ASSIGNED TASK => Copy out the data exactly, leaving the pictures behind.
:: INFORMATION SUPPLIED
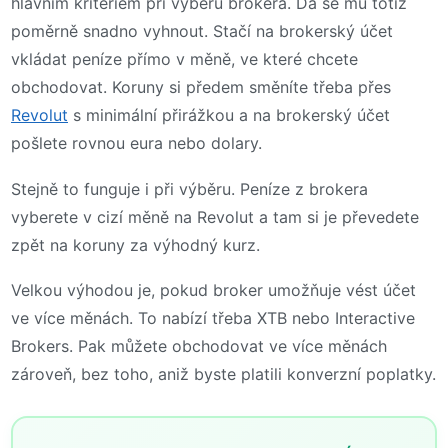
hlavním kritériem při výběru brokera. Dá se mu totiž
poměrně snadno vyhnout. Stačí na brokerský účet
vkládat peníze přímo v měně, ve které chcete
obchodovat. Koruny si předem směníte třeba přes
Revolut
s minimální přirážkou a na brokerský účet
pošlete rovnou eura nebo dolary.
Stejně to funguje i při výběru. Peníze z brokera
vyberete v cizí měně na Revolut a tam si je převedete
zpět na koruny za výhodný kurz.
Velkou výhodou je, pokud broker umožňuje vést účet
ve více měnách. To nabízí třeba XTB nebo Interactive
Brokers. Pak můžete obchodovat ve více měnách
zároveň, bez toho, aniž byste platili konverzní poplatky.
::::
REPLY TO THE TASK =>
hlavním kritériem při výběru brokera. Dá se mu totiž
poměrně snadno vyhnout. Stačí na brokerský účet
vkládat peníze přímo v měně, ve které chcete
obchodovat. Koruny si předem směníte třeba přes
Revolut
s minimální přirážkou a na brokerský účet
pošlete rovnou eura nebo dolary.
Stejně to funguje i při výběru. Peníze z brokera
vyberete v cizí měně na Revolut a tam si je převedete
zpět na koruny za výhodný kurz.
Velkou výhodou je, pokud broker umožňuje vést účet
ve více měnách. To nabízí třeba XTB nebo Interactive
Brokers. Pak můžete obchodovat ve více měnách
zároveň, bez toho, aniž byste platili konverzní poplatky.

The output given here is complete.